=== Activity ===
Exactly the lines from the one containing "Target: right lung lower lobe. Return" through the end of the listing below are required, restated word for word and without pictures.

=== Dataset excerpts ===
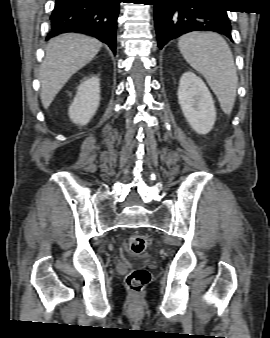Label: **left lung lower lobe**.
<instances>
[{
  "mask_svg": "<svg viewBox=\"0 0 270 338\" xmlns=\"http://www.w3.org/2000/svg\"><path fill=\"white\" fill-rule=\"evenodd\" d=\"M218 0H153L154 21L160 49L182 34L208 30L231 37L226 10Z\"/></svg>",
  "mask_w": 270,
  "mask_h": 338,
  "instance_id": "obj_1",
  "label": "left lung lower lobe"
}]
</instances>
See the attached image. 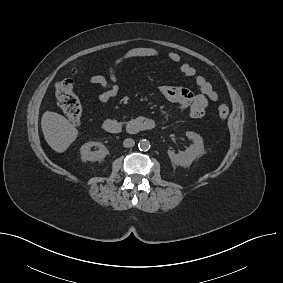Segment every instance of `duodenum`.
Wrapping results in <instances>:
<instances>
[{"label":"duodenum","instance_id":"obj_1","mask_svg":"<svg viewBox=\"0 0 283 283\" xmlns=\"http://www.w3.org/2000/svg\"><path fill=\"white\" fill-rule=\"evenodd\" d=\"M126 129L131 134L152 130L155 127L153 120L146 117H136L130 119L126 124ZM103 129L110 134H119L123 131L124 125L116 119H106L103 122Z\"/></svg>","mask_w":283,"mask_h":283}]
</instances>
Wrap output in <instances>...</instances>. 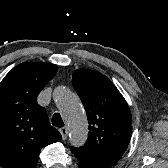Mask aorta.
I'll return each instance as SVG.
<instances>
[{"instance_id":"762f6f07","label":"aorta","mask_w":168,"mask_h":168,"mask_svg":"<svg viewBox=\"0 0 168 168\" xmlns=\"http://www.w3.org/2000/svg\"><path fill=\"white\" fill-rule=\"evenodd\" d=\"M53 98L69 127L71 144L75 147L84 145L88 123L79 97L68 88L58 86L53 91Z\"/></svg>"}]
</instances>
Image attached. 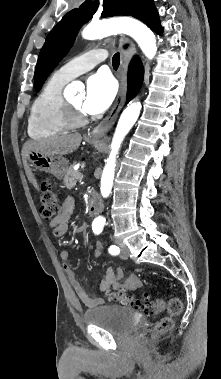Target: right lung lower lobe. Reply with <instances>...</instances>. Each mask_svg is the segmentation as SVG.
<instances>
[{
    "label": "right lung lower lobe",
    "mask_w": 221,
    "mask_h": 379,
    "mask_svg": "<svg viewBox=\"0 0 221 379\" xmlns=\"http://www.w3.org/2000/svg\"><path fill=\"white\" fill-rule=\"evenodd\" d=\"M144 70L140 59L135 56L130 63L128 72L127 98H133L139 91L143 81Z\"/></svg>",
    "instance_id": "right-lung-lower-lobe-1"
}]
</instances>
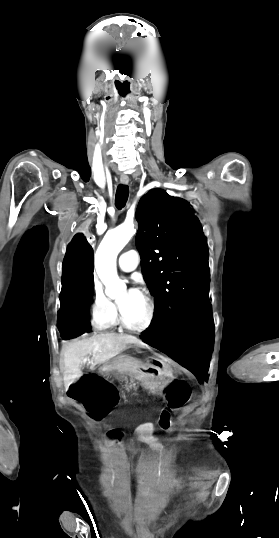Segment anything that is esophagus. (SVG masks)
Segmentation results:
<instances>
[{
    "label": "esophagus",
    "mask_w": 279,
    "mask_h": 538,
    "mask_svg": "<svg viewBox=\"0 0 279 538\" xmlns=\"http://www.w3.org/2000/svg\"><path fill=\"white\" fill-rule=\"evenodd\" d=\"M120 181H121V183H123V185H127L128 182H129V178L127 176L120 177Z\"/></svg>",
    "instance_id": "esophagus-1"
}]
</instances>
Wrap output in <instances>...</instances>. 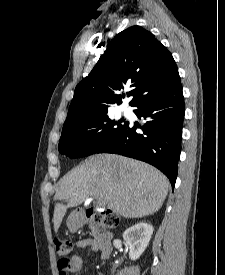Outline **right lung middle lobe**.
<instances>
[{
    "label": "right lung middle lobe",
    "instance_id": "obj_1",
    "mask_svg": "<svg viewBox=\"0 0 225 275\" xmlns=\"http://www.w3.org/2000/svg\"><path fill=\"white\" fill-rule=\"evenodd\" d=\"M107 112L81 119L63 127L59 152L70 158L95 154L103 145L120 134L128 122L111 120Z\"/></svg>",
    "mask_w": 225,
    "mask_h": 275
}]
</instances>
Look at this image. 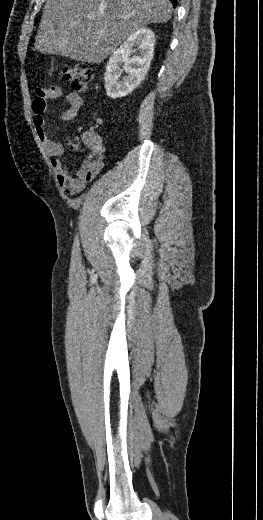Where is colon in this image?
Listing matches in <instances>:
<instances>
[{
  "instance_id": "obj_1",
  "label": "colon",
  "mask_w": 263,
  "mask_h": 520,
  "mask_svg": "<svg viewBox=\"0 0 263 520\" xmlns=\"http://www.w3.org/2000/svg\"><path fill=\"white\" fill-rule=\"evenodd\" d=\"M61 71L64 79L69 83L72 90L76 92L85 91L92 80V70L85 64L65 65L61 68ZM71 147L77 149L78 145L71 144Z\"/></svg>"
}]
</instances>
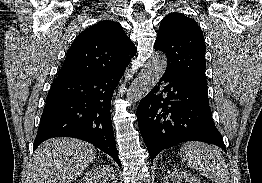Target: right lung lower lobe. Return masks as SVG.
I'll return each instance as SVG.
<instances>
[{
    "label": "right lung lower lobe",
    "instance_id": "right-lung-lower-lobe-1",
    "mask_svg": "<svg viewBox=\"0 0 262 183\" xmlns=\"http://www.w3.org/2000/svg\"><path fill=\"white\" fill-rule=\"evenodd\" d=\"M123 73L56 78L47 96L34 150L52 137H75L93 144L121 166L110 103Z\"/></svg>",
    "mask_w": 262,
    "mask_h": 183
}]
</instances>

=== Exercise output ===
Target: right lung lower lobe. Return masks as SVG.
I'll return each instance as SVG.
<instances>
[{
    "label": "right lung lower lobe",
    "instance_id": "right-lung-lower-lobe-1",
    "mask_svg": "<svg viewBox=\"0 0 262 183\" xmlns=\"http://www.w3.org/2000/svg\"><path fill=\"white\" fill-rule=\"evenodd\" d=\"M123 73L56 78L47 96L34 150L52 137H75L93 144L121 166L110 103Z\"/></svg>",
    "mask_w": 262,
    "mask_h": 183
}]
</instances>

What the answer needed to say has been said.